AN easing of the lockdown with different sectors lifting restrictions at different speeds looks set to be a key part of Boris Johnson’s “comprehensive plan” to get Britain’s economy moving again.

The Prime Minister will set out his road-map to recovery next Thursday. However, there are concerns that after six weeks of the lockdown the fear factor among the public could make easing the restrictions difficult.

An Ipsos Mori survey has suggested more than 60% of people would be uncomfortable about going out to bars and restaurants or using public transport, should ministers begin to relax the lockdown.

More than 40% of respondents said they would still be reluctant to go shopping or send their children to school while more than 30% would be worried about going back to work or meeting friends.

Leading statistician Professor Sir David Spiegelhalter suggested the UK Government’s stay-at-home message had “been, if anything, slightly too successful” and that people were “over-anxious” about the coronavirus.

Alok Sharma, the Business Secretary, and other ministers have been engaging with captains of industry and union chiefs across several sectors to see how best lockdown measures could slowly be lifted while keeping the infection rate, known as R, below the key level of 1.

The easing of restrictions is likely to include clear social distancing measures in the workplace, enhanced hygiene such as widespread hand sanitisation and staggered work times to ensure a limited number of people are at work at any one time.

Robert Jenrick, the Communities Secretary, said the Government was “working with businesses, sector by sector, to think through how it would be safe to return to those factories or office settings or to construction sites, and how they can observe social distancing guidelines and protect the workforce”.

He stressed: “Those are ways in which we will instil much greater confidence in the future in the workforce.”

Mr Jenrick, whose portfolio also covers housing, said this sector as well as construction "on the whole" could go back to work now as the majority of work here was done outside and could be carried out in accordance with social distancing.

“We are, at the moment, where the country can take a message that is slightly nuanced and saying: 'This is what you need to do today but this is what the future looks like so that you and your family can start to prepare.'"

At the No 10 press briefing on Thursday, Mr Johnson said a “huge amount of work” had been going on behind the scenes regards an exit strategy and that the comprehensive plan would involve how the country could can get children back to school and back into childcare, how people could travel to work and how life in the workplace could be made safer.

He also said the Government’s plan would involve a “menu of options” with the dates and times of each individual measure very much driven by where the country was in the epidemic and what the data was saying.

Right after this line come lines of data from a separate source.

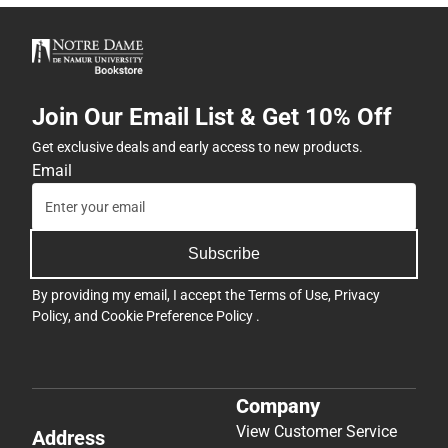
Join Our Email List & Get 10% Off
Get exclusive deals and early access to new products.
Email
Subscribe
By providing my email, I accept the
Terms of Use
,
Privacy
Policy
, and
Cookie Preference Policy
.
Company
View Customer Service
Address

The key measure now the Government is focusing on is the R rate of transmission. Certain lifting of the restrictions would have an impact on R. The key is to keep it down below 1; anything above this level would begin to increase transmission, possibly at an exponential rate, resulting in a further heavy lockdown, more deaths and damage to the economy.

At present, it is thought the R rate is between 0.6 and 0.9 with different levels in different parts of the country. It is thought, for example, reopening schools could lift the rate by 0.2.

Mr Jenrick explained that the country needed to "build some head room" between the rate of infection and 1 before lockdown measures could be eased.

"We want to bring R down further than it is today and that matters so that the NHS has sufficient capacity, so that when we do start to ease the lockdown, there's some space, some room, for manoeuvre."

He added that the Government approach was a "cautious easing over time," so that such headroom for the NHS could be maintained and protected.